While Nvidia leads in sheer GPU count, AMD is set to deploy 50,000 of its MI450X accelerators in Oracle data centers by the latter half of 2025, with further expansions anticipated in subsequent years. The MI450X was first introduced at AMD’s AI-focused conference in June and is designed for rack-scale deployment in a system called Helios.

The Helios rack architecture mirrors Nvidia’s NVL72 design but distinguishes itself by using AMD’s Ultra Accelerator Link, an open alternative to Nvidia’s proprietary NVLink, to connect 72 MI450X GPUs per rack. These racks conform to the Open Rack Wide (ORW) form factor, which supports double-wide configurations considered as a single rack under Open Compute Project (OCP) standards.

Performance and Memory Specifications of AMD’s Helios Racks

AMD estimates that each Helios rack can achieve up to 2.9 exaFLOPS in FP4 precision and 1.4 exaFLOPS in FP8, supported by 31 TB of HBM4 memory delivering 1.4 petabytes per second of bandwidth. Although it remains unclear whether these figures represent dense or sparse FLOPS, the performance is comparable to Nvidia’s upcoming Vera Rubin NVL144 system, with AMD’s offering boasting significantly higher memory bandwidth.

Oracle’s initial deployment of 50,000 MI450X GPUs translates to just over 2 zettaFLOPS in ultra-low precision AI compute, underscoring the scale of their investment in next-generation AI hardware.

Challenges and Market Realities in Harnessing ZettaFLOPS

Despite the impressive numbers, the practical utilization of zettaFLOPS-scale AI compute remains limited. Customers typically prefer higher precision formats like BF16 and FP8 for training and inference, as FP4 is still emerging as a viable storage and inference precision. Leading AI developers, including OpenAI, are gradually adopting these lower precision formats but have yet to fully embrace FP4 for large-scale model training.

Historically, enterprises leasing clusters with tens of thousands of GPUs have favored more mature data types to balance performance and accuracy. While training models natively at FP4 precision is possible, it is not yet mainstream. Oracle’s vast GPU resources are expected to be heavily utilized by major AI players, with OpenAI likely to secure a significant portion of this capacity.

OpenAI’s Expanding Footprint and Strategic Partnerships

OpenAI recently announced the Stargate Project, which includes five new AI data center locations across the United States, signaling rapid expansion. Both Nvidia and AMD have forged investment and deployment agreements with OpenAI, reflecting the company’s pivotal role in driving large-scale AI infrastructure adoption. Oracle stands as OpenAI’s largest cloud partner, positioning itself at the forefront of AI compute provisioning.

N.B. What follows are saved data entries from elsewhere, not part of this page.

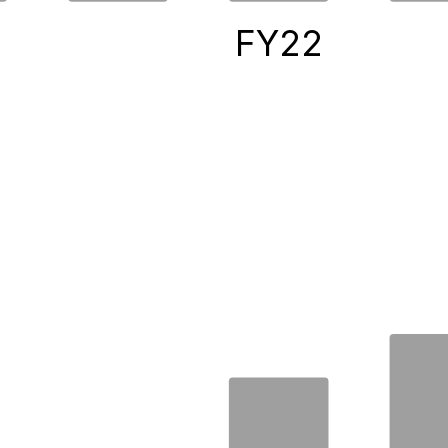
0
FY22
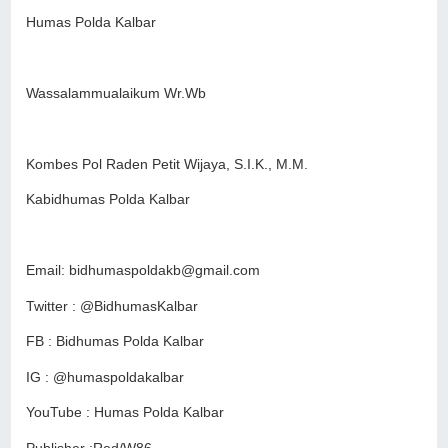
Humas Polda Kalbar
Wassalammualaikum Wr.Wb
Kombes Pol Raden Petit Wijaya, S.I.K., M.M.
Kabidhumas Polda Kalbar
Email: bidhumaspoldakb@gmail.com
Twitter : @BidhumasKalbar
FB : Bidhumas Polda Kalbar
IG : @humaspoldakalbar
YouTube : Humas Polda Kalbar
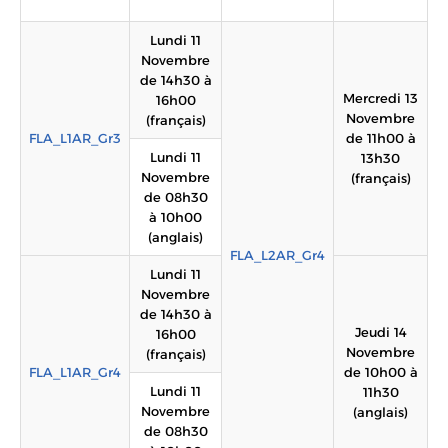
Lundi 11
Novembre
de 14h30 à
Mercredi 13
16h00
Novembre
(français)
FLA_L1AR_Gr3
de 11h00 à
Lundi 11
13h30
Novembre
(français)
de 08h30
à 10h00
(anglais)
FLA_L2AR_Gr4
Lundi 11
Novembre
de 14h30 à
Jeudi 14
16h00
Novembre
(français)
FLA_L1AR_Gr4
de 10h00 à
Lundi 11
11h30
Novembre
(anglais)
de 08h30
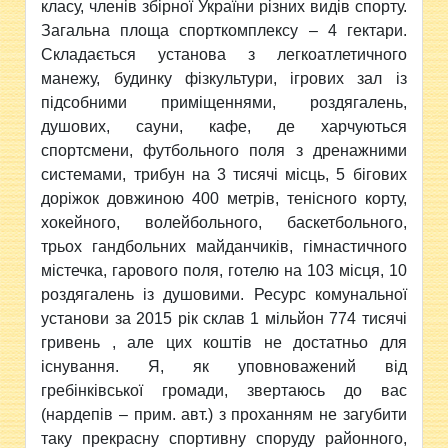
класу, членів збірної України різних видів спорту.
Загальна площа спорткомплексу – 4 гектари.
Складається установа з легкоатлетичного
манежу, будинку фізкультури, ігрових зал із
підсобними приміщеннями, роздягалень,
душових, сауни, кафе, де харчуються
спортсмени, футбольного поля з дренажними
системами, трибун на 3 тисячі місць, 5 бігових
доріжок довжиною 400 метрів, тенісного корту,
хокейного, волейбольного, баскетбольного,
трьох гандбольних майданчиків, гімнастичного
містечка, гарового поля, готелю на 103 місця, 10
роздягалень із душовими. Ресурс комунальної
установи за 2015 рік склав 1 мільйон 774 тисячі
гривень , але цих коштів не достатньо для
існування. Я, як уповноважений від
гребінківської громади, звертаюсь до вас
(нардепів – прим. авт.) з проханням не загубити
таку прекрасну спортивну споруду районного,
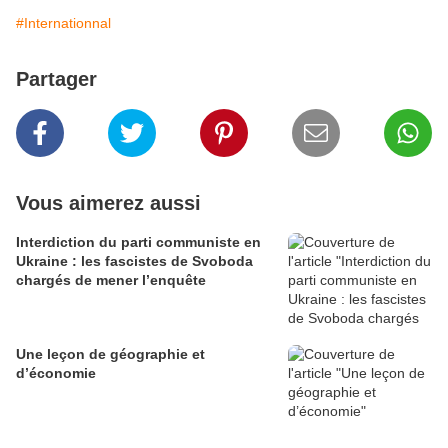
#Internationnal
Partager
Vous aimerez aussi
Interdiction du parti communiste en
Ukraine : les fascistes de Svoboda
chargés de mener l’enquête
Une leçon de géographie et
d’économie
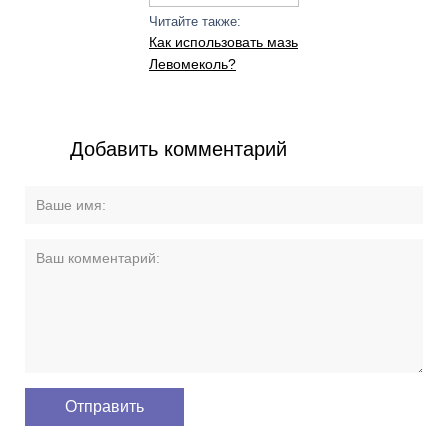
Читайте также:
Как использовать мазь
Левомеколь?
Добавить комментарий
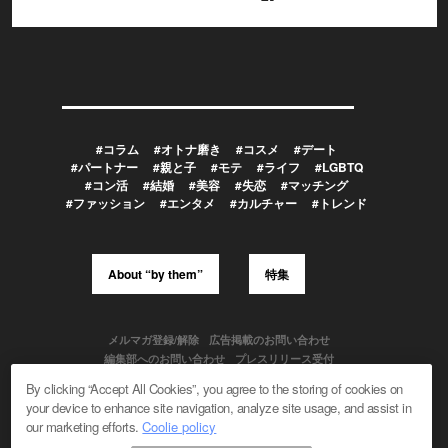
#コラム
#オトナ磨き
#コスメ
#デート
#パートナー
#親と子
#モテ
#ライフ
#LGBTQ
#コン活
#結婚
#美容
#失恋
#マッチング
#ファッション
#エンタメ
#カルチャー
#トレンド
About “by them”
特集
メルマガ登録/解除
広告掲載のお問い合わせ
編集部へのお問い合わせ
プレスリリース受付
メディア利用規約
By clicking “Accept All Cookies”, you agree to the storing of cookies on
your device to enhance site navigation, analyze site usage, and assist in
our marketing efforts.
Coolie policy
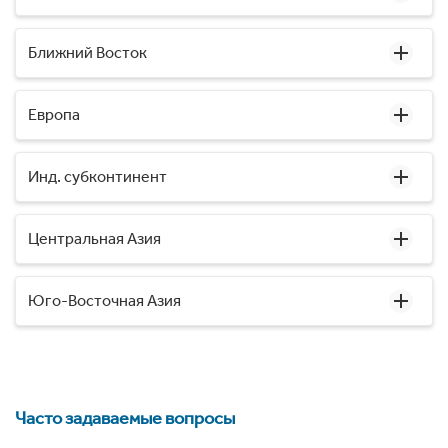
Ближний Восток
Европа
Инд. субконтинент
Центральная Азия
Юго-Восточная Азия
Часто задаваемые вопросы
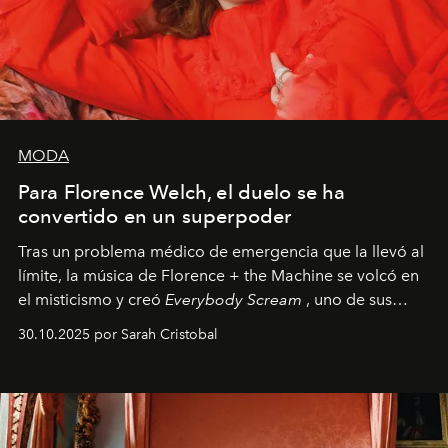
MODA
Para Florence Welch, el duelo se ha
convertido en un superpoder
Tras un problema médico de emergencia que la llevó al
límite, la música de Florence + the Machine se volcó en
el misticismo y creó
Everybody Scream
, uno de sus
álbumes más profundos hasta la fecha.
30.10.2025 por Sarah Cristobal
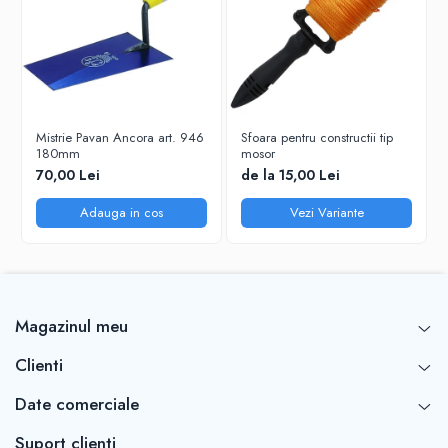
Mistrie Pavan Ancora art. 946
Sfoara pentru constructii tip
180mm
mosor
70,00 Lei
de la 15,00 Lei
Adauga in cos
Vezi Variante
Magazinul meu
Clienti
Date comerciale
Suport clienti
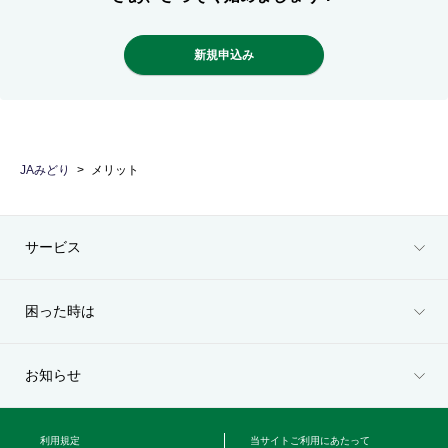
新規申込み
JAみどり
メリット
サービス
困った時は
お知らせ
利用規定
当サイトご利用にあたって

Although AMD’s share of the data center GPU market remains smaller compared to Nvidia’s dominance, this gap is expected to narrow. OpenAI has the option to acquire up to 160 million AMD shares at a nominal price under a recent agreement, contingent on deploying six gigawatts of accelerator power, which could significantly boost AMD’s market presence.

Future Outlook: Scaling Towards Gigawatt-Level AI Deployments

Oracle describes the 50,000 MI450X cluster as the initial phase of a gigawatt-scale AI infrastructure rollout. Industry estimates suggest that Oracle could eventually deploy upwards of 180,000 MI450X GPUs, further solidifying its position as a leading AI cloud provider. This scale of deployment underscores the growing demand for specialized AI hardware capable of supporting increasingly complex models and workloads.